Kilka zdjec z ogrodu ponizej:


dzien bez klaksonu

Naduzywanie klaksonu przez indyjskich kierowcow to prawdziwy problem. Jak przeczytalam niedawno w New Times of India, na dzien 01. 01. 2009 zaplanowano w Delhi “dzien bez klaksonu”. Niestety nie dalo sie tego odczuc

piątek, 2 stycznia 2009

nowy rok na nowym kontynencie

Pare dni temu, po blisko 10 godzinnej podrozy (warszawa - kijow - delhi), dotarlam do delhi. Mieszkam na poludniu miasta, w dzielnicy dayanand colony ( mozna latwo odnalezc na http://maps.google.co.in/) wraz z innymi praktykantami - danielem z togo, julie ze szwajcarii, martine z norwegii i alexandro z wloch. nasze mieszkanko jest male, skromne, ale stosunkowo wygodne. niestety brakuje ogrzewania, a noca jest naprawde zimno - temperatura nie przekracza kilku stopni. mamy ciepla wode i "zachodnie" toalety. wbrew obawom, nie zauwazylam na razie zadnych zwierzatek domowych, no moze poza kilkoma pajakami...

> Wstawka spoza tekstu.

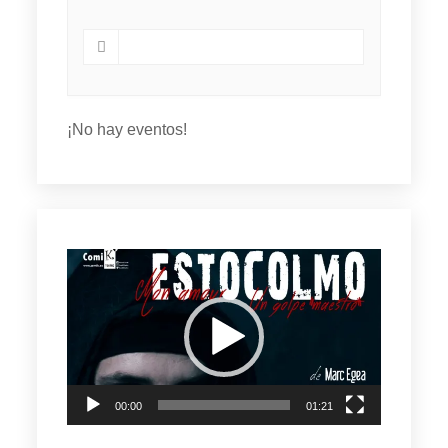
¡No hay eventos!
Reproductor
de
vídeo
00:00
01:21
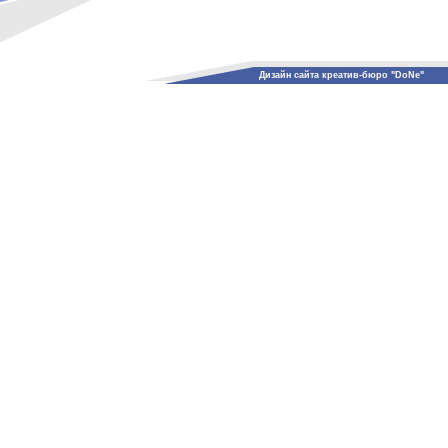
Дизайн сайта креатив-бюро "DoNe"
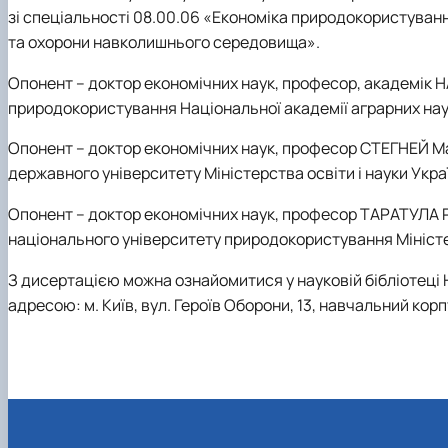
зі спеціальності 08.00.06 «Економіка природокористуван
та охорони навколишнього середовища».
Опонент
– доктор економічних наук, професор, академік Н
природокористування Національної академії аграрних нау
Опонент
– доктор економічних наук, професор СТЕГНЕЙ Ма
державного університету Міністерства освіти і науки Укра
Опонент
– доктор економічних наук, професор ТАРАТУЛА 
національного університету природокористування Міністер
З дисертацією можна ознайомитися у науковій бібліотеці 
адресою: м. Київ, вул. Героїв Оборони, 13, навчальний корп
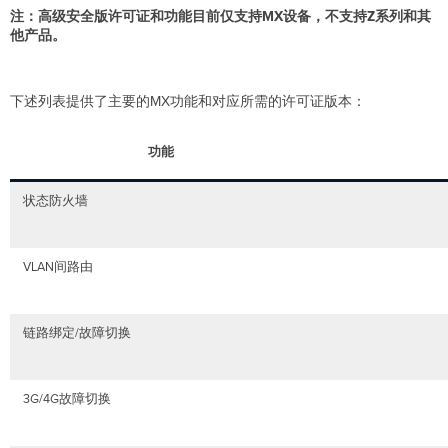
注：高级安全版许可证和功能目前仅支持MX设备，不支持Z系列和其
他产品。
下述列表提供了主要的MX功能和对应所需的许可证版本：
功能
状态防火墙
VLAN间路由
链路绑定/故障切换
3G/4G故障切换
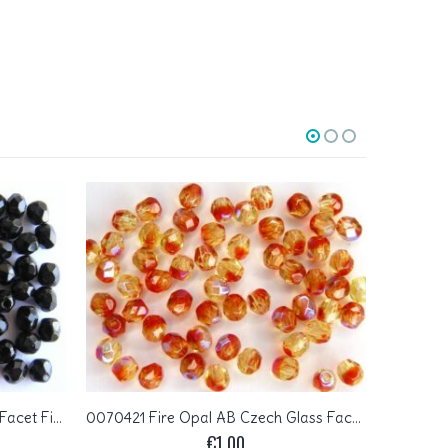
FP1-04-23980 Jet Czech Glass Facet Firepolish 4mm 50 stuks
0070421 Fire Opal AB Czech Glass Facet Firepolish 4mm 40 stuks
€
1,00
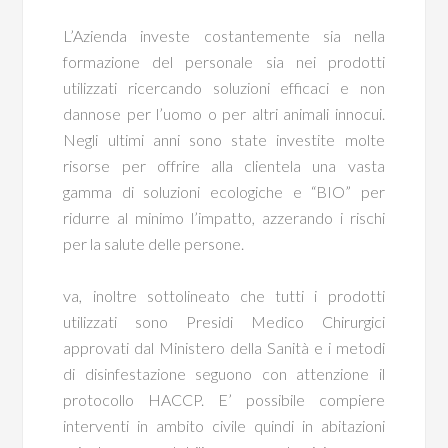
L’Azienda investe costantemente sia nella
formazione del personale sia nei prodotti
utilizzati ricercando soluzioni efficaci e non
dannose per l’uomo o per altri animali innocui.
Negli ultimi anni sono state investite molte
risorse per offrire alla clientela una vasta
gamma di soluzioni ecologiche e “BIO” per
ridurre al minimo l’impatto, azzerando i rischi
per la salute delle persone.
va, inoltre sottolineato che tutti i prodotti
utilizzati sono Presidi Medico Chirurgici
approvati dal Ministero della Sanità e i metodi
di disinfestazione seguono con attenzione il
protocollo HACCP. E’ possibile compiere
interventi in ambito civile quindi in abitazioni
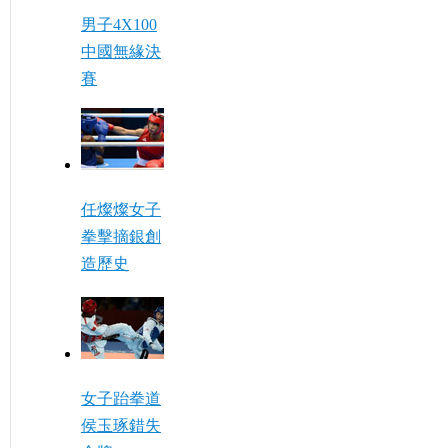
男子4X100
中國無緣決
賽
任燦燦女子
拳擊摘銀創
造歷史
女子跆拳道
侯玉琢錯失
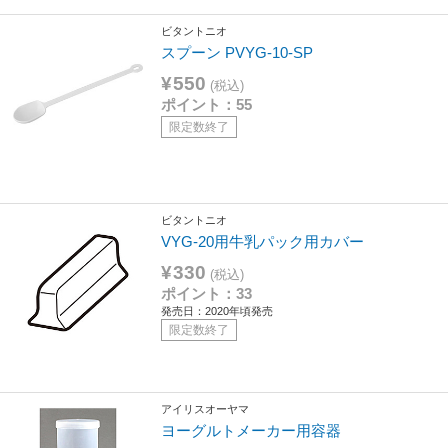
ビタントニオ
スプーン PVYG-10-SP
¥550
(税込)
ポイント：55
限定数終了
ビタントニオ
VYG-20用牛乳パック用カバー
¥330
(税込)
ポイント：33
発売日：2020年頃発売
限定数終了
アイリスオーヤマ
ヨーグルトメーカー用容器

juz pierwsze dni byly pelne wrazen. tlok i gwar przerazaja, zwlaszcza zasady ruchu, a raczej ich brak. choc w teorii ruch jest lewostronny, w praktyce riksze, motocykle, krowy, auta i ciezarowki przepychaja sie po calej szerokosci drogi. zdaje sie tez, ze hindusi czesciej niz hamulca uzywaja klaksonu. bywa to uciazliwe, zwlaszcza w nocy, ale powoli sie przyzwyczajam do halasu.

dzis rozpoczelam praktyke w ActionAid. zostaje tu do konca lutego. pracuje w dziale "demokratycznego rzadzenia". o tym, czym bede zajmowac sie dokladnie, opowiem w kolejnym poscie. wkrotce tez pierwsze zdjecia.